== Exercise inputs

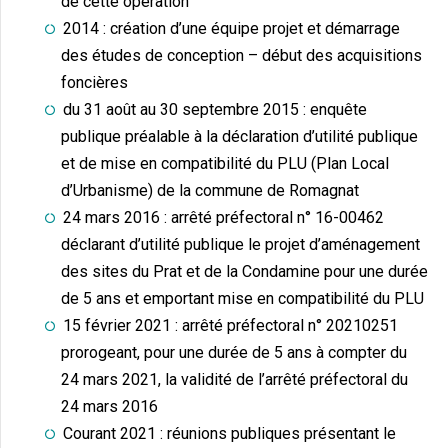
de cette opération
2014 : création d’une équipe projet et démarrage
des études de conception – début des acquisitions
foncières
du 31 août au 30 septembre 2015 : enquête
publique préalable à la déclaration d’utilité publique
et de mise en compatibilité du PLU (Plan Local
d’Urbanisme) de la commune de Romagnat
24 mars 2016 : arrêté préfectoral n° 16-00462
déclarant d’utilité publique le projet d’aménagement
des sites du Prat et de la Condamine pour une durée
de 5 ans et emportant mise en compatibilité du PLU
15 février 2021 : arrêté préfectoral n° 20210251
prorogeant, pour une durée de 5 ans à compter du
24 mars 2021, la validité de l’arrêté préfectoral du
24 mars 2016
Courant 2021 : réunions publiques présentant le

====

▶ Work item
Please copy each line of the records above in which the word "arrêté" can be found.

▶ Exercise response
24 mars 2016 : arrêté préfectoral n° 16-00462
15 février 2021 : arrêté préfectoral n° 20210251
24 mars 2021, la validité de l’arrêté préfectoral du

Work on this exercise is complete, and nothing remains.